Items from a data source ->
*** Block opens ***

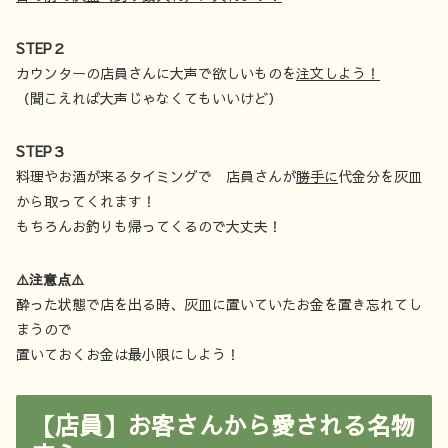
STEP２
カウンターの店員さんに大声で欲しいものを
注文しよう！
（聞こえれば大声じゃなくてもいいけど）
STEP３
料理やお酒が来るタイミングで 店員さんが
勝手に
代金分を灰皿
から取ってくれます！
もちろんお釣りも帰ってくるので大丈夫！
⚠️注意点⚠️
酔った状態で店を出る時、灰皿に置いていたお金を置き忘れてし
まうので
置いておくお金は最小限にしよう！
【店員】お客さんから愛される名物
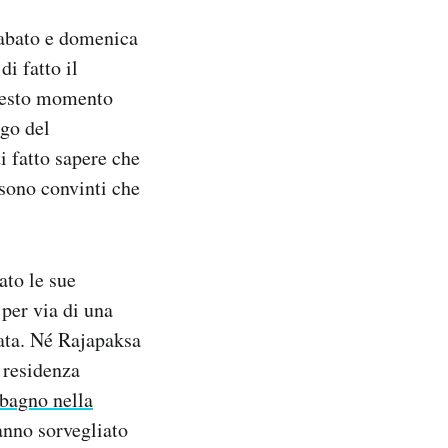
sabato e domenica
di fatto il
uesto momento
rgo del
i fatto sapere che
 sono convinti che
to le sue
 per via di una
ata. Né Rajapaksa
 residenza
 bagno nella
anno sorvegliato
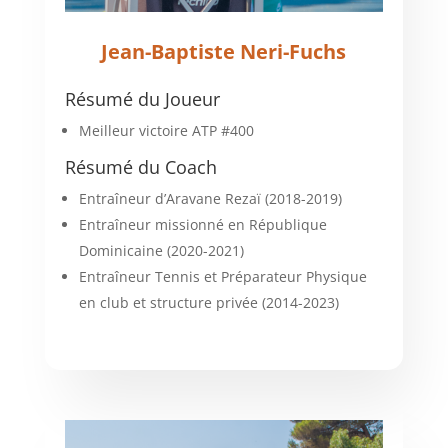
Jean-Baptiste Neri-Fuchs
Résumé du Joueur
Meilleur victoire ATP #400
Résumé du Coach
Entraîneur d’Aravane Rezaï (2018-2019)
Entraîneur missionné en République
Dominicaine (2020-2021)
Entraîneur Tennis et Préparateur Physique
en club et structure privée (2014-2023)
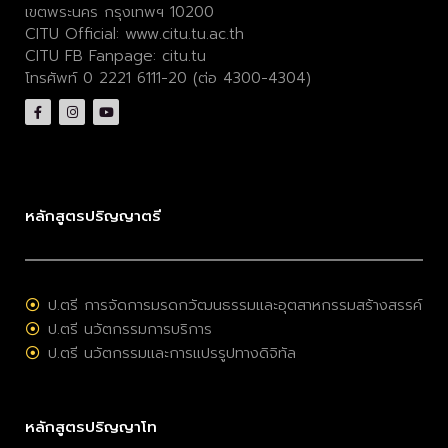
เขตพระนคร กรุงเทพฯ 10200
CITU Official:
www.citu.tu.ac.th
CITU FB Fanpage:
citu.tu
โทรศัพท์ 0 2221 6111-20 (ต่อ 4300-4304)
หลักสูตรปริญญาตรี
ป.ตรี การจัดการมรดกวัฒนธรรมและอุตสาหกรรมสร้างสรรค์
ป.ตรี นวัตกรรมการบริการ
ป.ตรี นวัตกรรมและการแปรรูปทางดิจิทัล
หลักสูตรปริญญาโท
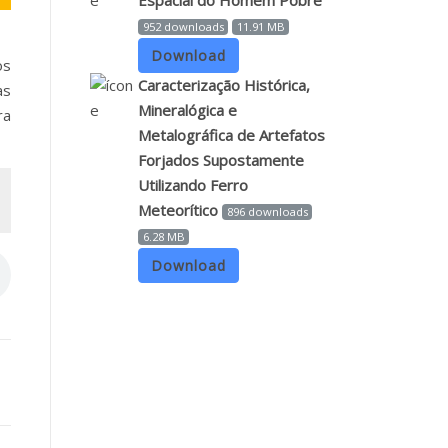
Espacial do Homem Pobre
952 downloads
11.91 MB
Download
os
Caracterização Histórica,
as
Mineralógica e
ra
Metalográfica de Artefatos
Forjados Supostamente
Utilizando Ferro
Meteorítico
896 downloads
6.28 MB
Download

*** Block closes ***

ASSIGNED TASK -> For this exercise, please reproduce the records above exactly and drop the images.

ANSWER SECTION ->
STEP２
カウンターの店員さんに大声で欲しいものを
注文しよう！
（聞こえれば大声じゃなくてもいいけど）
STEP３
料理やお酒が来るタイミングで 店員さんが
勝手に
代金分を灰皿
から取ってくれます！
もちろんお釣りも帰ってくるので大丈夫！
⚠️注意点⚠️
酔った状態で店を出る時、灰皿に置いていたお金を置き忘れてし
まうので
置いておくお金は最小限にしよう！
【店員】お客さんから愛される名物
sabato e domenica
di fatto il
uesto momento
rgo del
i fatto sapere che
 sono convinti che
to le sue
 per via di una
ata. Né Rajapaksa
 residenza
 bagno nella
anno sorvegliato
Jean-Baptiste Neri-Fuchs
Résumé du Joueur
Meilleur victoire ATP #400
Résumé du Coach
Entraîneur d’Aravane Rezaï (2018-2019)
Entraîneur missionné en République
Dominicaine (2020-2021)
Entraîneur Tennis et Préparateur Physique
en club et structure privée (2014-2023)
เขตพระนคร กรุงเทพฯ 10200
CITU Official:
www.citu.tu.ac.th
CITU FB Fanpage:
citu.tu
โทรศัพท์ 0 2221 6111-20 (ต่อ 4300-4304)
หลักสูตรปริญญาตรี
ป.ตรี การจัดการมรดกวัฒนธรรมและอุตสาหกรรมสร้างสรรค์
ป.ตรี นวัตกรรมการบริการ
ป.ตรี นวัตกรรมและการแปรรูปทางดิจิทัล
หลักสูตรปริญญาโท
Espacial do Homem Pobre
952 downloads
11.91 MB
Download
os
Caracterização Histórica,
as
Mineralógica e
ra
Metalográfica de Artefatos
Forjados Supostamente
Utilizando Ferro
Meteorítico
896 downloads
6.28 MB
Download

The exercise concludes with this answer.